Journal de premier plan
Tout cela est dû, dit Gligorijević, que « pour la première fois dans l’histoire de la Serbie que les femmes sont vraiment en première ligne avec les hommes. Biljana Janjic, directrice exécutive de l’organisation féministe Femplatz, est également écrasante: » ces tactiques proviennent d’un système de silence profondé L’histoire de Nikolina n’est que la pointe d’un iceberg.
« Nous nous concentrons uniquement sur les cas les plus extrêmes, les voitures délibérées, possèdent le sexe ». « Nous avons même enregistré le cas d’un professeur de primaire qui a été attaqué dans les médias via une vidéo de contenu intime, car il a montré son soutien à la protestation des étudiants. Et aussi ceux des lycéens, certains mineurs, qui ont été la cible des attaques contre les réseaux sociaux », ajoute-t-il.
Clôture
Pour sa part, le gouvernement de la Serbie – un candidat pour entrer dans l’UE – a clôturé les rangs avant l’affaire. De plus, la ministre de l’Intérieur, Ivica Dačić, a rejeté les accusations de la jeune femme et a même suggéré qu’elle mentirait. « Il n’y a eu aucun lien ou abus, toutes les actions ont été réalisées conformément à la loi, uniquement dans le but de préserver l’ordre et la paix », a déclaré la ministre de l’Intérieur, Ivica Dačić, à propos de l’arrestation de l’étudiante Nikolina Sinđelić « , a déclaré Dačić. Selon lui, la jeune femme voulait » attaquer la police « et pendant l’enregistrement, elle l’a trouvé » un torche. »
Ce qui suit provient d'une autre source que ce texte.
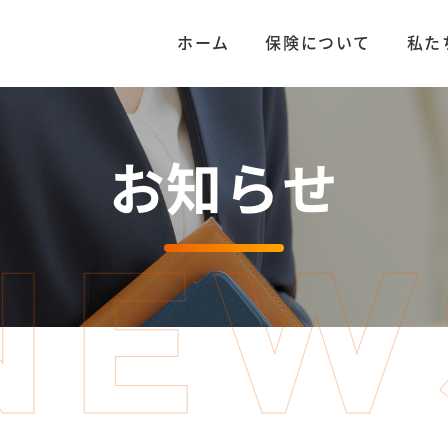
ホーム
保険について
私た
お知らせ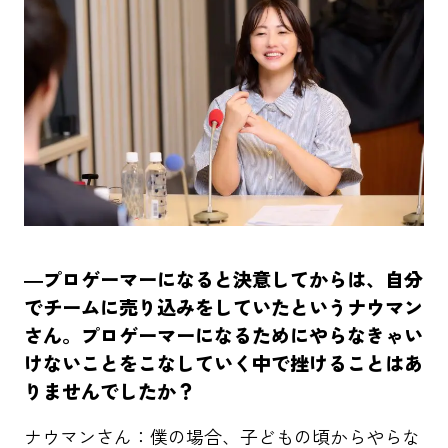
―プロゲーマーになると決意してからは、自分
でチームに売り込みをしていたというナウマン
さん。プロゲーマーになるためにやらなきゃい
けないことをこなしていく中で挫けることはあ
りませんでしたか？
ナウマンさん：僕の場合、子どもの頃からやらな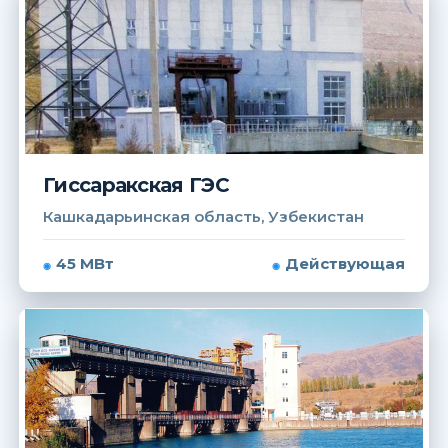
Гиссаракская ГЭС
Кашкадарьинская область, Узбекистан
45 МВт
Действующая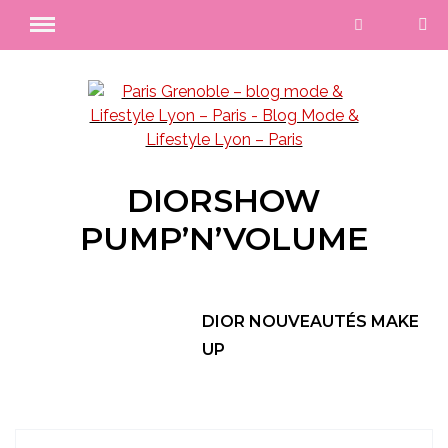
DIORSHOW
PUMP’N’VOLUME
DIOR NOUVEAUTÉS MAKE
UP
Dans ce sens, de l’Organisation de partage de Belgrase, spécialisée dans les droits numériques et les libertés civiques, Mila Bajić indique un autre problème: que dans de nombreux cas, les plaintes n’ont pas été correctement étudiées par les autorités serbes. C’est le cas de Nikolina, dans laquelle « il n’y a pas eu de réponse adéquate du bureau du procureur, d’autant plus que Nikolina était mineure lorsque les photos ont été prises (diffusées sur Internet), ce qui signifie que (nous parlons) de la distribution de la pornographie infantile », dit cet analyste.
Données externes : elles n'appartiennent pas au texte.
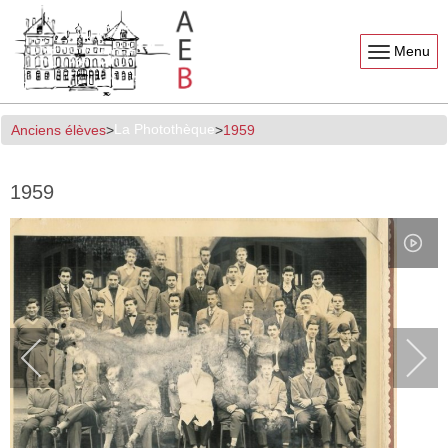
Menu
La Photothèque
Anciens élèves
1959
1959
Mais tout n’est pas négatif pour les manifestants. Le reflet de cela a également été ces derniers jours, un article de Balkan Insight, le site Web anglais le plus influent, intitulé En Serbie, la sexualité des femmes est utilisée comme une arme pour faire taire la dissidence. Selon Bajić, en fait, le cas de Nikolina « a été contre-productif (pour les auteurs), car elle n’a pas reculé, mais a redoublé ses efforts et a montré une résistance incroyable à ces menaces et à ces intimidations (…) qui, dans le passé, ont souvent utilisé (en Serbie) pour exclure particulièrement les voix des femmes. » Nikolina, en revanche, « a reçu un soutien extraordinaire, à la fois de ses camarades et de sa société ».